Chapitre 3. La monnaie vue depuis l’économie populaire l’économie populaire

1. L’influence de la géographie monétaire territoriale territoriale

1.2.1. Une fuite chronique des revenus

En suivant les éléments qui ont été posés supra quant aux facteurs déterminants de la géographie monétaire territoriale, une étude mésoéconomique du développement nécessite de s’intéresser aux flux monétaires qui structurent les territoires : ils sont tributaires de flux entrants et de flux sortants dont les poids relatifs déterminent la quantité de monnaie en circulation sur le territoire, c’est-à-dire la quantité de monnaie qui y est disponible pour conduire des échanges.

L’étude de la circulation monétaire depuis et vers les bidonvilles de Bangladesh et de Gatina fait apparaître que ces territoires sont structurés par des flux dont on peut identifier trois principaux types. Pour ces territoires, la principale source d’approvisionnement en monnaie nationale est l’exportation de la force de travail locale. Comme décrit précédemment178, ce sont principalement les hommes qui travaillent en dehors du bidonville, en trouvant à s’employer en dehors de celui-ci et qui y ramènent alors des revenus externes. Ces territoires reçoivent aussi de la monnaie lorsque des fonds sont envoyés – aujourd’hui principalement via la monnaie mobile – par la famille ou les proches. Enfin, les microcrédits qui peuvent être contractés par les habitants de ces bidonvilles (auprès d’une IM‑ ou plus vraisemblablement via un service de crédit mobile) constituent également un influx de monnaie au moment où ces crédits sont émis.

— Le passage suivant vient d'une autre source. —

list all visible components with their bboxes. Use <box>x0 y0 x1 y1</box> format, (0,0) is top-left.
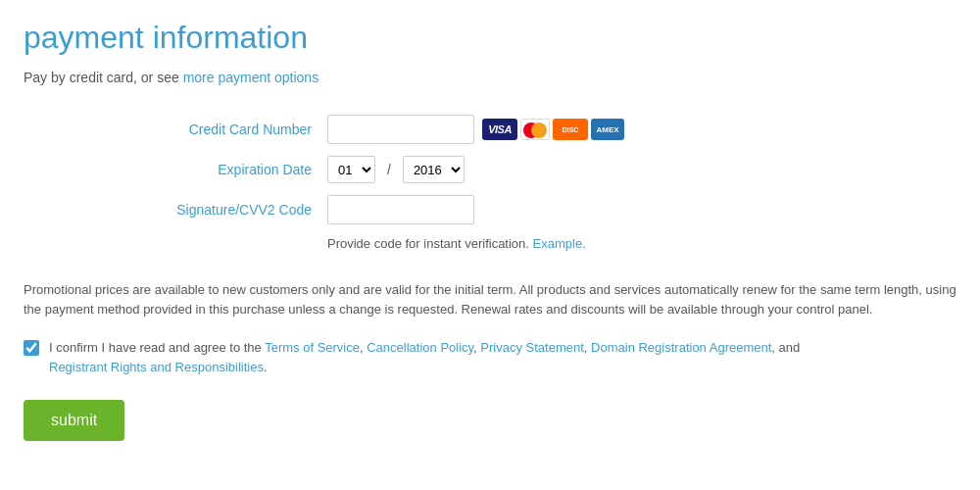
payment-form: Credit Card Number VISA DISC AMEX Expira… <box>24 115 956 251</box>
domain-registration-link[interactable]: Domain Registration Agreement <box>591 340 771 355</box>
expiration-control: 01020304 05060708 09101112 / 20162017201… <box>327 156 465 183</box>
cvv-control <box>327 195 474 224</box>
credit-card-label: Credit Card Number <box>24 122 327 137</box>
cvv-example-link[interactable]: Example. <box>533 236 586 251</box>
expiration-month-select[interactable]: 01020304 05060708 09101112 <box>327 156 375 183</box>
discover-icon: DISC <box>553 119 588 140</box>
agreement-text: I confirm I have read and agree to the T… <box>49 338 800 376</box>
credit-card-control: VISA DISC AMEX <box>327 115 624 144</box>
credit-card-row: Credit Card Number VISA DISC AMEX <box>24 115 956 144</box>
agreement-row: I confirm I have read and agree to the T… <box>24 338 956 376</box>
card-icons: VISA DISC AMEX <box>482 119 624 140</box>
subtitle-text: Pay by credit card, or see <box>24 70 183 85</box>
registrant-rights-link[interactable]: Registrant Rights and Responsibilities <box>49 360 264 374</box>
expiration-label: Expiration Date <box>24 162 327 177</box>
page-title: payment information <box>24 20 956 56</box>
mastercard-icon <box>520 119 550 140</box>
more-payment-options-link[interactable]: more payment options <box>183 70 319 85</box>
terms-of-service-link[interactable]: Terms of Service <box>265 340 360 355</box>
expiry-separator: / <box>387 162 391 177</box>
expiration-row: Expiration Date 01020304 05060708 091011… <box>24 156 956 183</box>
credit-card-input[interactable] <box>327 115 474 144</box>
privacy-statement-link[interactable]: Privacy Statement <box>480 340 584 355</box>
cvv-hint-text: Provide code for instant verification. <box>327 236 529 251</box>
promo-text: Promotional prices are available to new … <box>24 280 956 318</box>
cvv-input[interactable] <box>327 195 474 224</box>
subtitle: Pay by credit card, or see more payment … <box>24 70 956 85</box>
cvv-label: Signature/CVV2 Code <box>24 202 327 218</box>
visa-icon: VISA <box>482 119 517 140</box>
cancellation-policy-link[interactable]: Cancellation Policy <box>367 340 473 355</box>
submit-button[interactable]: submit <box>24 400 124 441</box>
amex-icon: AMEX <box>591 119 624 140</box>
cvv-hint: Provide code for instant verification. E… <box>24 236 956 251</box>
agreement-prefix: I confirm I have read and agree to the <box>49 340 265 355</box>
agreement-checkbox[interactable] <box>24 340 39 356</box>
expiration-year-select[interactable]: 2016201720182019 2020202120222023 202420… <box>403 156 465 183</box>
cvv-row: Signature/CVV2 Code <box>24 195 956 224</box>
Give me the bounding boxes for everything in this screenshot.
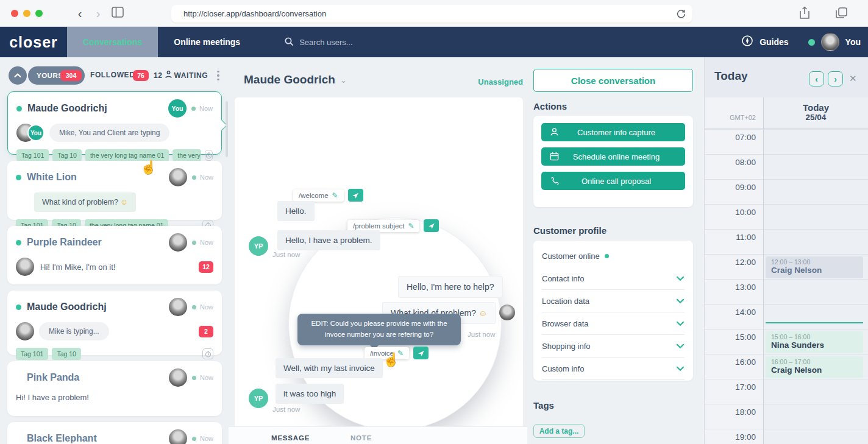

La masse monétaire locale est donc alimentée par : la rémunération du travail exporté, la réception de fonds, et l’émission de crédits. Ces différentes sources de monnaie viennent abonder les budgets familiaux, ces ressources étant ensuite dépensées pour satisfaire les besoins du ménage. La consommation est en grande partie locale : tous les besoins (qu’ils soient alimentaires, énergétiques, vestimentaires, d’équipement) peuvent être satisfaits par l’offre locale. Les ménages dépensent donc leurs revenus principalement auprès des microentreprises du bidonville. Ces échanges sont permis par le volume de monnaie disponible localement, déterminé par les trois sources qui viennent d’être identifiées.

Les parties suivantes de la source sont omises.